Des défauts qui tapent sur les nerfs

La perception de Granit Xhaka par les fans est également biaisée par la qualité des joueurs qui l’entourent sur le terrain : Arsenal n’a pas la défense la plus rassurante de Premier League, ni d’ailleurs les milieux de terrain les plus intraitables. Alors quand une sentinelle – pas très rapide au sprint qui plus est – ne peut s’empêcher de tenter de compenser les errements de tous ceux qui l’entourent, elle s’expose à de grossières erreurs. D’autant que Xhaka est un piètre tacleur – Arsène Wenger lui avait même conseillé en 2017 de défendre un maximum en restant sur ses deux jambes, estimant qu’il maîtrisait mal la technique du tacle.
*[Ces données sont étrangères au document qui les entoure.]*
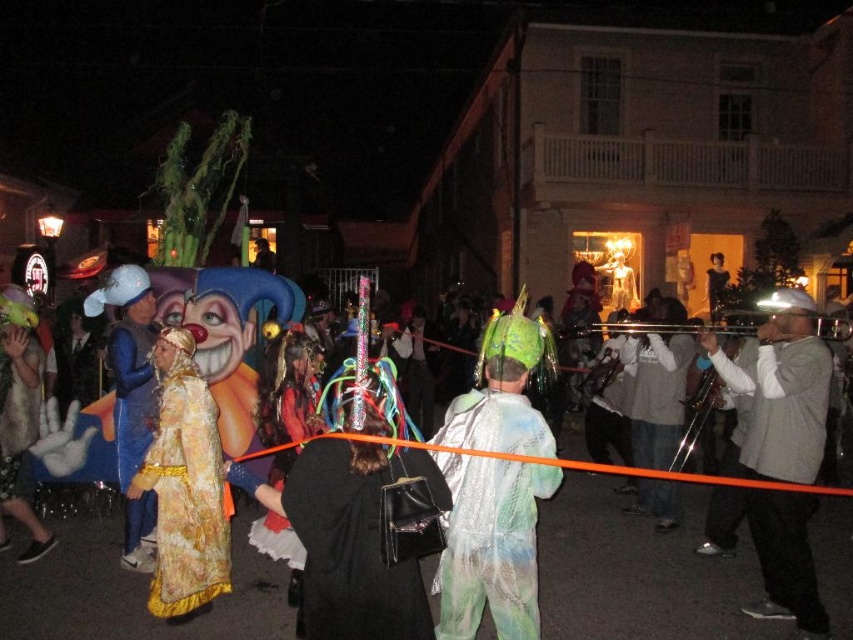 You are a photographer trying to capture a group photo of the people in the scene. You notice the white cotton shirt at center and the fuzzy gold fur coat at center. Which clothing item takes up more horizontal space in the photo?

The white cotton shirt at center takes up more horizontal space in the photo because its width is larger than that of the fuzzy gold fur coat at center. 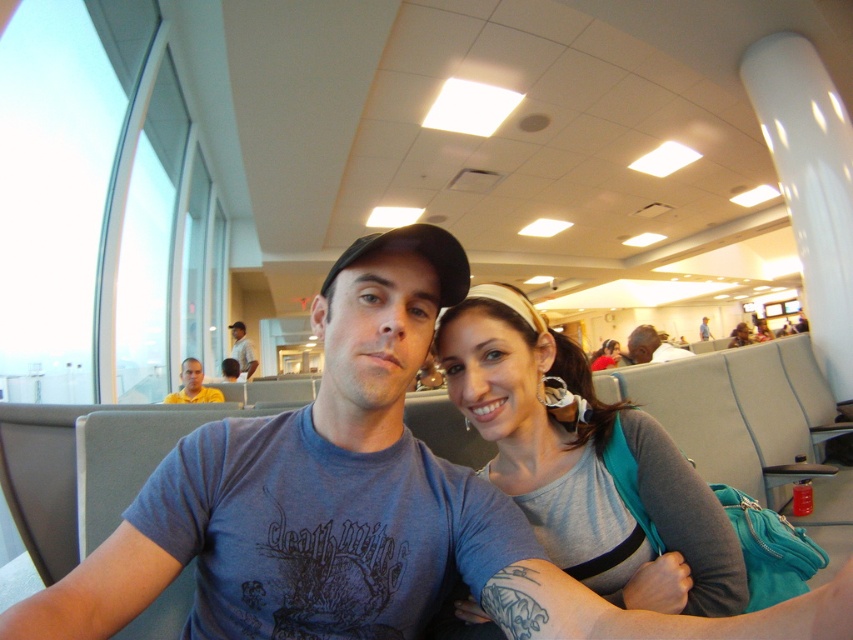 Does yellow shirt at center have a greater width compared to yellow t-shirt at center?

No, yellow shirt at center is not wider than yellow t-shirt at center.

Does point (198, 384) lie in front of point (235, 353)?

That is True.

Between point (207, 392) and point (236, 349), which one is positioned behind?

Positioned behind is point (236, 349).

The image size is (853, 640). What are the coordinates of `yellow shirt at center` in the screenshot? It's located at (193, 385).

Between smooth brown leather bag at center and matte gray purse at center, which one appears on the left side from the viewer's perspective?

From the viewer's perspective, smooth brown leather bag at center appears more on the left side.

Is the position of smooth brown leather bag at center more distant than that of matte gray purse at center?

No.

The height and width of the screenshot is (640, 853). Describe the element at coordinates (651, 346) in the screenshot. I see `smooth brown leather bag at center` at that location.

I want to click on smooth brown leather bag at center, so click(651, 346).

Who is higher up, gray fabric shirt at center or smooth brown leather bag at center?

smooth brown leather bag at center

Is gray fabric shirt at center taller than smooth brown leather bag at center?

Yes, gray fabric shirt at center is taller than smooth brown leather bag at center.

Does point (584, 582) lie behind point (657, 348)?

No, it is not.

In order to click on gray fabric shirt at center in this screenshot , I will do (x=583, y=461).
Des défauts qui sautent aux yeux et tapent sur les nerfs contre des qualités – ses relances et frappes de sa merveille de pied gauche exceptées – qui se révèlent dans l’intimité du vestiaire ou lors de l’analyse vidéo du match à froid, hors du contexte émotionnel du stade : voilà probablement la clé de l’imbroglio Granit Xhaka, le nouveau capitaine d’Arsenal élu démocratiquement.